Dataset entries
========================

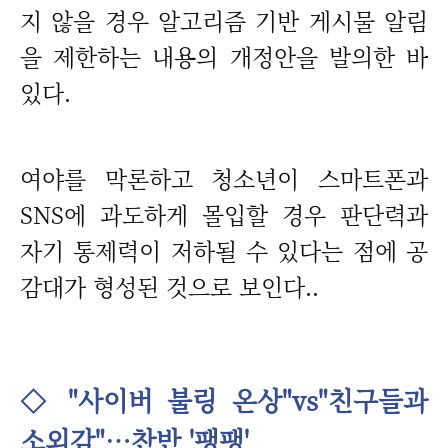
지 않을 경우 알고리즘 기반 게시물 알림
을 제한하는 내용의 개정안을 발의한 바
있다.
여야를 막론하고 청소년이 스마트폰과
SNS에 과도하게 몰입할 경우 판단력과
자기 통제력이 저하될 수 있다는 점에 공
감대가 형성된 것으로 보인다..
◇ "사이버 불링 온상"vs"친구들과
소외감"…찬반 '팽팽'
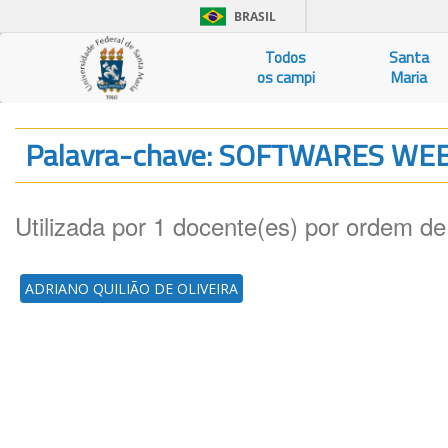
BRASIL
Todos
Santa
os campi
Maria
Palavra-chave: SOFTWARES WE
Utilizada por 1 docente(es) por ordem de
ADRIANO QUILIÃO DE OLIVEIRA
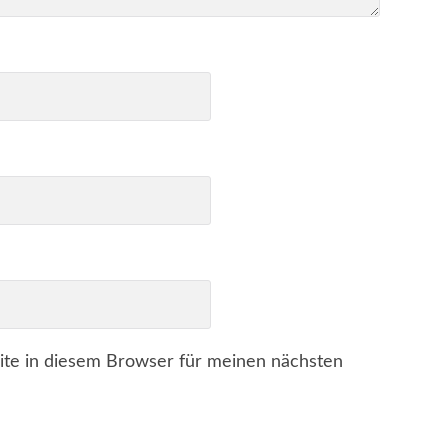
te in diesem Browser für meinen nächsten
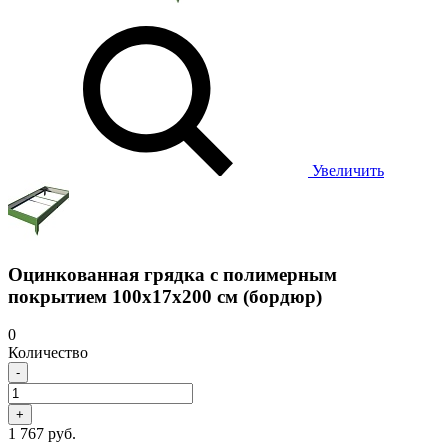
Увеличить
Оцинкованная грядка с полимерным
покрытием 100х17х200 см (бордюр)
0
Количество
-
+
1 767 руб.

========================

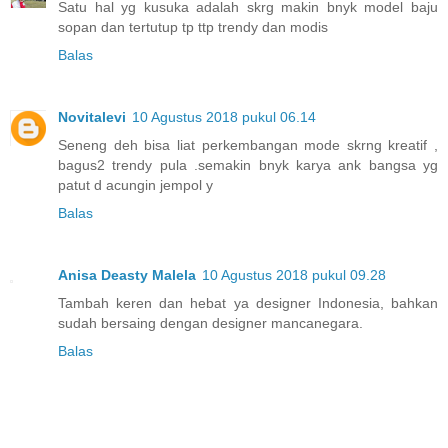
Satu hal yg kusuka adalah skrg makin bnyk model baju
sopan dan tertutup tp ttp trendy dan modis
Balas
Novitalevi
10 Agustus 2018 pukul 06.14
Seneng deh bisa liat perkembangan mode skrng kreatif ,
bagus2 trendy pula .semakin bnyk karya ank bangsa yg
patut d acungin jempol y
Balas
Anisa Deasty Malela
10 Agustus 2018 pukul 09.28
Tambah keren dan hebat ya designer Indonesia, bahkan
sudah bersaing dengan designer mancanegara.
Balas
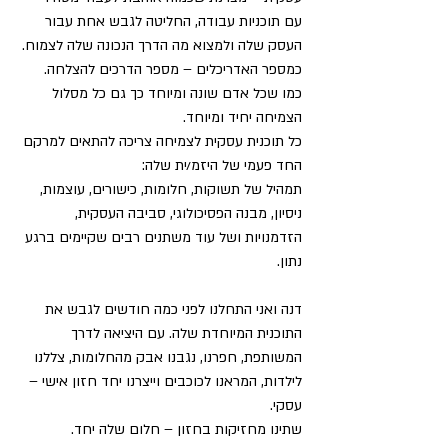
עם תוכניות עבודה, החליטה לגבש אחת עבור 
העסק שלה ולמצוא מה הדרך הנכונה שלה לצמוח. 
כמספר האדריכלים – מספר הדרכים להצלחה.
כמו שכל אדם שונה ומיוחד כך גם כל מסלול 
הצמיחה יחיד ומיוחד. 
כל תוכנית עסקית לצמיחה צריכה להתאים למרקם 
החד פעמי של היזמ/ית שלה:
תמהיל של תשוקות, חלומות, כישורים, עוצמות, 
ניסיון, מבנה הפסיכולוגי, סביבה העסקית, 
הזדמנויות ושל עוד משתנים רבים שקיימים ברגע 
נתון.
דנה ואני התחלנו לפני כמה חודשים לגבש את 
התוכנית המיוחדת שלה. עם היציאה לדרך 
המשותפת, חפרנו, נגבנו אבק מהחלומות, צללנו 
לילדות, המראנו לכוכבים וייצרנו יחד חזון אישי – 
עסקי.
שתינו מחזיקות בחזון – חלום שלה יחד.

========================

(Problem statement)
Find the word "ומיוחד" in the entries above and gather every line that holds it.

(Expected answer)
כמו שכל אדם שונה ומיוחד כך גם כל מסלול 
הצמיחה יחיד ומיוחד. 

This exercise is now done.